Resmi rakamlara göre; 23 milyon 200 binin üzerinde aracın trafiğe kayıtlı bulunduğu Türkiye’de 4.5 milyonu aşkın aracın Mecburi Mali Mesuliyet Sigortası (ZMMS) poliçesi düzenletmeden trafikte olduğu bildirildi. En çok sigortasız aracın bulunduğu şehir listesinde Şanlıurfa başı çekerken en çok sigortalı araç ise Trabzon trafiğinde seyrediyor.
İHA muhabirinin Sigorta Bilgi ve Gözetim Merkezi (SBM) raporlarından derlediği bilgilere göre, halen trafikte 4.5 milyonu aşkın araç zorunlu trafik sigortası yaptırmadan seyrediyor. Sigortasız aracın en çok bulunduğu il Şanlıurfa olarak kayıtlara geçti.

Bursalı sürücülerin yüzde 17'si sigorta yaptırmıyor
SBM verilerine göre; Şanlıurfa'da trafiğe kayıtlı 253 bin 846 araçtan yüzde 40,05’inin zorunlu trafik sigortası bulunmuyor. 19 bin 123 tescilli aracın trafikte seyrettiği Ardahan’a ise araçların yüzde 36.13’ünün ZMMS poliçesi bulunmuyor. 48 bin 235 aracın bulunduğu Kilis’te ise araç sahiplerinin yüzde 34,37’si sigorta yaptırmadan trafikte seyrediyor. En çok sigortalılık oranı listesinde ise Trabzon başı çekiyor. Şehirdeki 206 bin 30 araçtan yüzde 91’inin trafik sigortası bulunuyor. 2 milyon 123 bin 273 aracın bulunduğu Ankara’da araç sahiplerinin yüzde 89.49’u trafik sigortasını yaptırırken 935 bin 676 Bursalı sürücüden yüzde 17.12’si de ZMMS poliçesini yaptırmadan trafikte seyrediyor. 4 milyon 306 bin 532 aracın tescilli bulunduğu İstanbul’da ise sürücülerin yüzde 12.1’i trafik sigortası yaptırmayı tercih etmedi.

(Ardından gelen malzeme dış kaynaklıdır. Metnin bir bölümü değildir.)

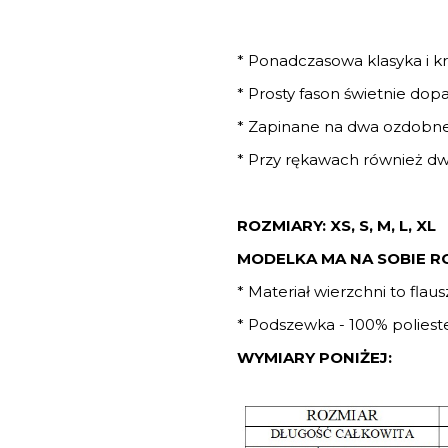
* Ponadczasowa klasyka i k
* Prosty fason świetnie dop
* Zapinane na dwa ozdobne 
* Przy rękawach również dwa
ROZMIARY: XS, S, M, L, XL
MODELKA MA NA SOBIE R
* Materiał wierzchni to fla
* Podszewka - 100% poliest
WYMIARY PONIŻEJ:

En çok hasarlı kaza İstanbul, en az kaza Hakkari'de oluyor
SBM verilerine göre, 2019 senesinde ülke genelinde meydana gelen maddi hasarlı trafik kazaları sonrası 773 bin 841 tutanak tutulurken bu sayı 2020’nin ilk 10 ayında 520 bin 724’ü geçti. 2018 senesinde ise bu rakam 829 bin 609 olarak kayıtlara geçmişti. 2020 senesinin ilk 10 ayında İstanbul’da 170 bin 432 tutanak düzenlenirken Ankara’da 49 bin 730, İzmir’de 42 bin 763 tutanak ve Bursa’da 28 bin 130 tutanak kayıt altına alındı. Son 10 il arasında ise 91 tutanak ile Ardahan sondan ikinci sadece 52 tutanak ile Hakkari listenin sonunda yer buldu.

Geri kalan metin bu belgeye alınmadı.